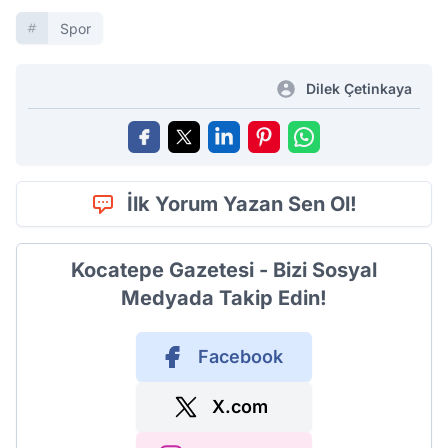
Spor
Dilek Çetinkaya
İlk Yorum Yazan Sen Ol!
Kocatepe Gazetesi - Bizi Sosyal
Medyada Takip Edin!
Facebook
X.com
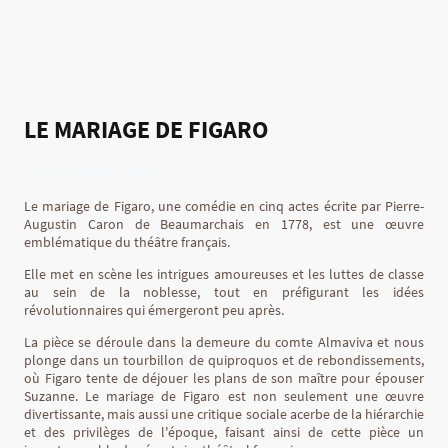
LE MARIAGE DE FIGARO
BEAUMARCHAIS
Le mariage de Figaro, une comédie en cinq actes écrite par Pierre-
Augustin Caron de Beaumarchais en 1778, est une œuvre
emblématique du théâtre français.
Elle met en scène les intrigues amoureuses et les luttes de classe
au sein de la noblesse, tout en préfigurant les idées
révolutionnaires qui émergeront peu après.
La pièce se déroule dans la demeure du comte Almaviva et nous
plonge dans un tourbillon de quiproquos et de rebondissements,
où Figaro tente de déjouer les plans de son maître pour épouser
Suzanne. Le mariage de Figaro est non seulement une œuvre
divertissante, mais aussi une critique sociale acerbe de la hiérarchie
et des privilèges de l'époque, faisant ainsi de cette pièce un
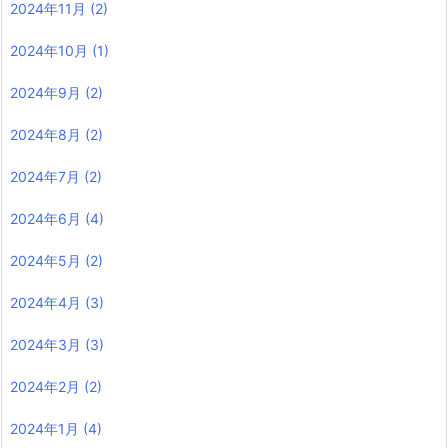
2024年11月
(2)
2024年10月
(1)
2024年9月
(2)
2024年8月
(2)
2024年7月
(2)
2024年6月
(4)
2024年5月
(2)
2024年4月
(3)
2024年3月
(3)
2024年2月
(2)
2024年1月
(4)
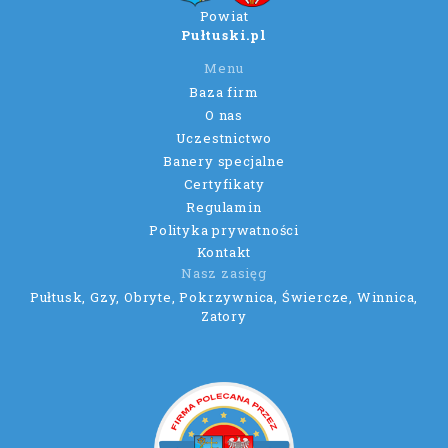
Powiat
Pułtuski.pl
Menu
Baza firm
O nas
Uczestnictwo
Banery specjalne
Certyfikaty
Regulamin
Polityka prywatności
Kontakt
Nasz zasięg
Pułtusk, Gzy, Obryte, Pokrzywnica, Świercze, Winnica,
Zatory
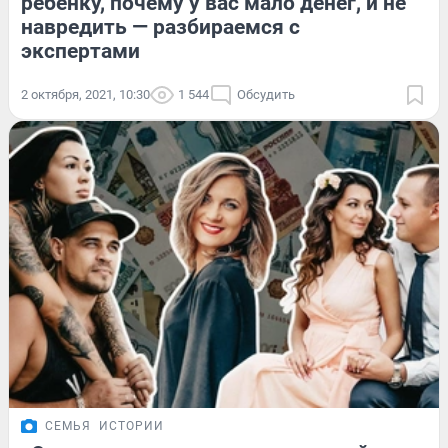
ребенку, почему у вас мало денег, и не
навредить — разбираемся с
экспертами
2 октября, 2021, 10:30
1 544
Обсудить
СЕМЬЯ
ИСТОРИИ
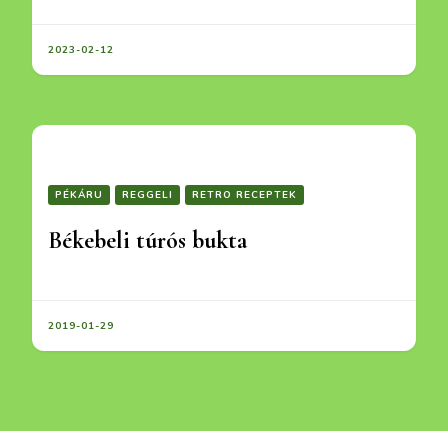
2023-02-12
PÉKÁRU
REGGELI
RETRO RECEPTEK
Békebeli túrós bukta
2019-01-29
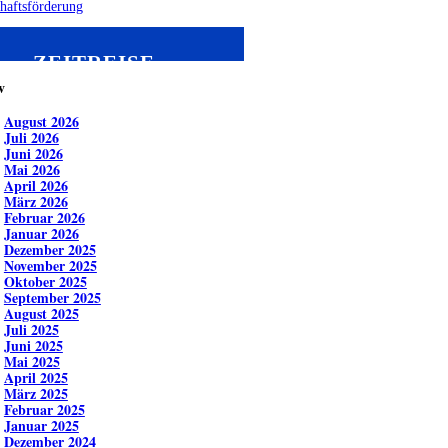
haftsförderung
ZEITREISE
v
August 2026
Juli 2026
Juni 2026
Mai 2026
April 2026
März 2026
Februar 2026
Januar 2026
Dezember 2025
November 2025
Oktober 2025
September 2025
August 2025
Juli 2025
Juni 2025
Mai 2025
April 2025
März 2025
Februar 2025
Januar 2025
Dezember 2024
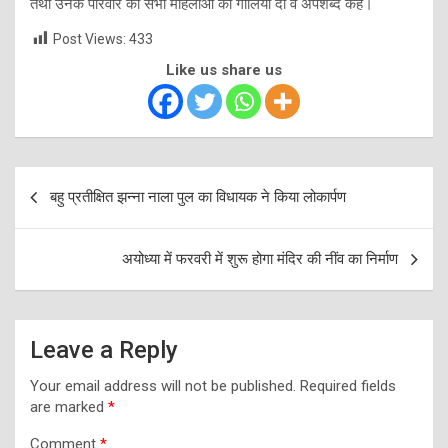
तथा उनके परिवार की सभी महिलाओं को गालियां दी व अपशब्द कहे।
Post Views:
433
Like us share us
Post
बहु प्रतीक्षित झन्ना नाला पुल का विधायक ने किया लोकार्पण
navigation
अयोध्या में फरवरी में शुरू होगा मंदिर की नींव का निर्माण
Leave a Reply
Your email address will not be published.
Required fields
are marked
*
Comment
*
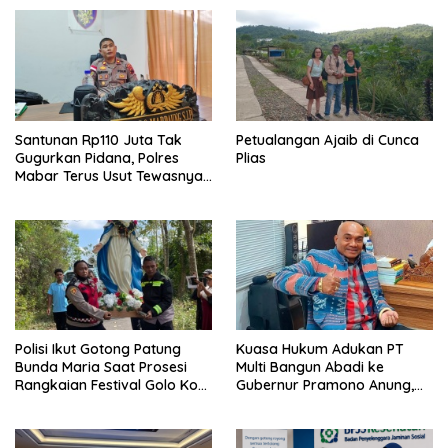
Santunan Rp110 Juta Tak
Petualangan Ajaib di Cunca
Gugurkan Pidana, Polres
Plias
Mabar Terus Usut Tewasnya
Dua WN China di Pulau Kelor
Polisi Ikut Gotong Patung
Kuasa Hukum Adukan PT
Bunda Maria Saat Prosesi
Multi Bangun Abadi ke
Rangkaian Festival Golo Koe
Gubernur Pramono Anung,
2026
Tuntut Pembayaran
Kompensasi 16 Pekerja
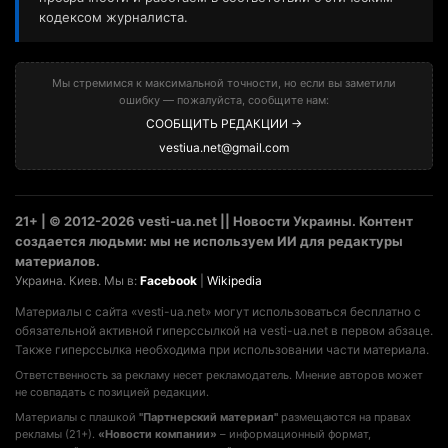
кодексом журналиста.
Мы стремимся к максимальной точности, но если вы заметили
ошибку — пожалуйста, сообщите нам:
СООБЩИТЬ РЕДАКЦИИ →
vestiua.net@gmail.com
21+ | © 2012-2026 vesti-ua.net || Новости Украины. Контент
создается людьми: мы не используем ИИ для редактуры
материалов.
Украина. Киев. Мы в:
Facebook
|
Wikipedia
Материалы с сайта «vesti-ua.net» могут использоваться бесплатно с
обязательной активной гиперссылкой на vesti-ua.net в первом абзаце.
Также гиперссылка необходима при использовании части материала.
Ответственность за рекламу несет рекламодатель. Мнение авторов может
не совпадать с позицией редакции.
Материалы с плашкой
"Партнерский материал"
размещаются на правах
рекламы (21+).
«Новости компании»
– информационный формат,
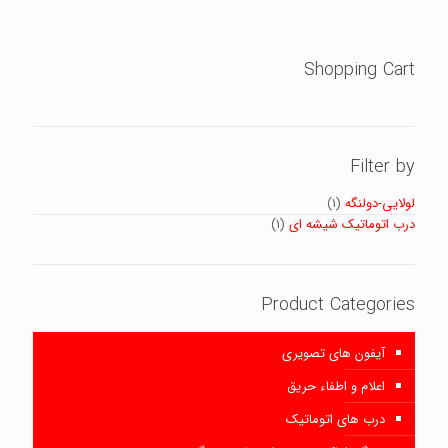
Shopping Cart
Filter by
لولایی-دولنگه
(1)
درب اتوماتیک شیشه ای
(1)
Product Categories
آیفون های تصویری
اعلام و اطفاء حریق
درب های اتوماتیک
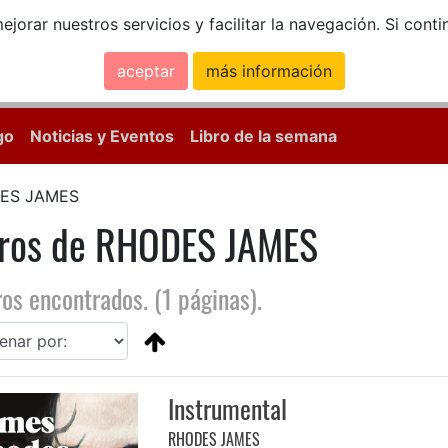
ejorar nuestros servicios y facilitar la navegación. Si co
aceptar
más información
Calle Mayor, 18, 
go
Noticias y Eventos
Libro de la semana
ES JAMES
bros de RHODES JAMES
ros encontrados. (1 páginas).
Instrumental
RHODES JAMES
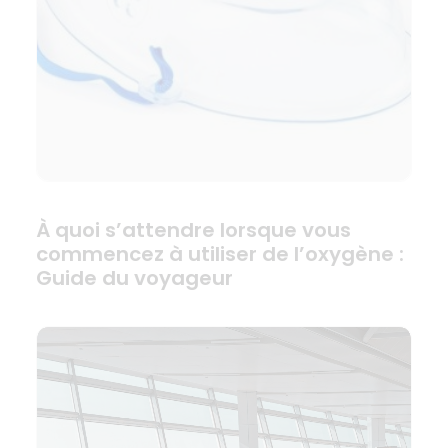
À quoi s’attendre lorsque vous
commencez à utiliser de l’oxygène :
Guide du voyageur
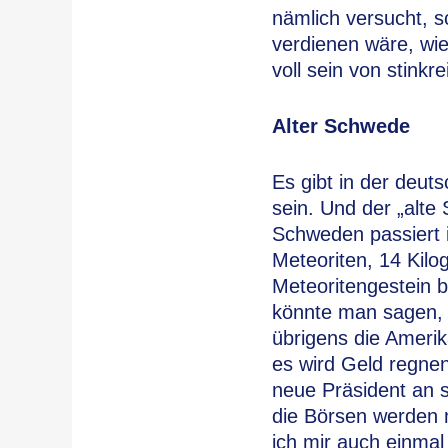
nämlich versucht, s
verdienen wäre, wie
voll sein von stinkr
Alter Schwede
Es gibt in der deu
sein. Und der „alte
Schweden passiert i
Meteoriten, 14 Kil
Meteoritengestein b
könnte man sagen,
übrigens die Ameri
es wird Geld regnen
neue Präsident an 
die Börsen werden 
ich mir auch einma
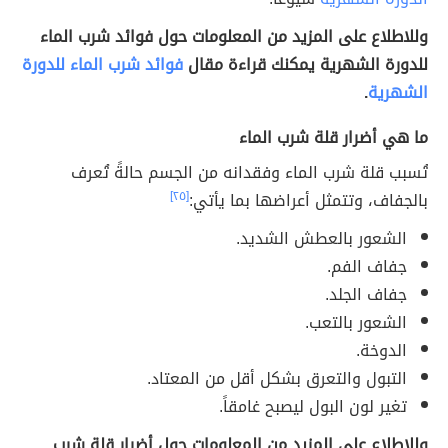
وللاطلاع على المزيد من المعلومات حول فوائد شرب الماء
للدورة الشهرية يمكنك قراءة مقال
فوائد شرب الماء للدورة
الشهرية
.
ما هي أضرار قلة شرب الماء
تُسبب قلة شرب الماء وفقدانه من الجسم حالةً تُعرف
بالجفاف، وتتمثل أعراضها بما يأتي:
[٢٥]
الشعور بالعطش الشديد.
جفاف الفم.
جفاف الجلد.
الشعور بالتعب.
الدوخة.
التبول والتعرق بشكل أقل من المعتاد.
تغير لون البول ليصبح غامقاً.
وللاطلاع على المزيد من المعلومات حول أضرار قلة شرب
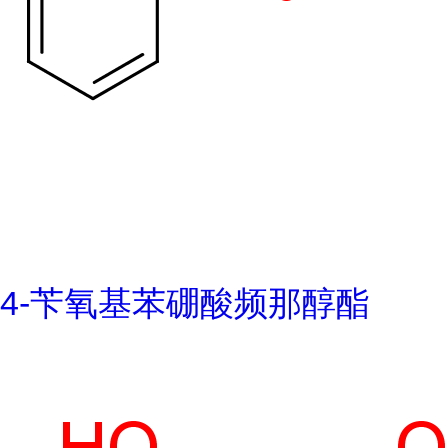
4-苄氧基苯硼酸频那醇酯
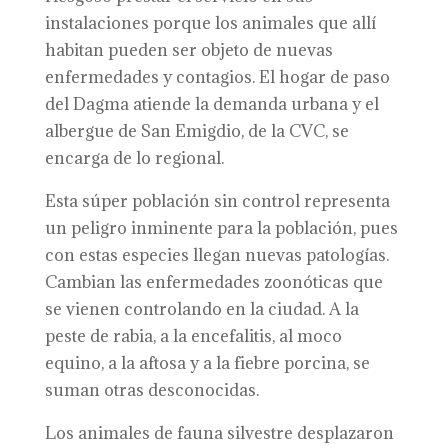
instalaciones porque los animales que allí
habitan pueden ser objeto de nuevas
enfermedades y contagios. El hogar de paso
del Dagma atiende la demanda urbana y el
albergue de San Emigdio, de la CVC, se
encarga de lo regional.
Esta súper población sin control representa
un peligro inminente para la población, pues
con estas especies llegan nuevas patologías.
Cambian las enfermedades zoonóticas que
se vienen controlando en la ciudad. A la
peste de rabia, a la encefalitis, al moco
equino, a la aftosa y a la fiebre porcina, se
suman otras desconocidas.
Los animales de fauna silvestre desplazaron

> _THE TASK_: Throughout the material above, report each line holding the word "للدورة".

> _EXERCISE RESPONSE_:
للدورة الشهرية يمكنك قراءة مقال
فوائد شرب الماء للدورة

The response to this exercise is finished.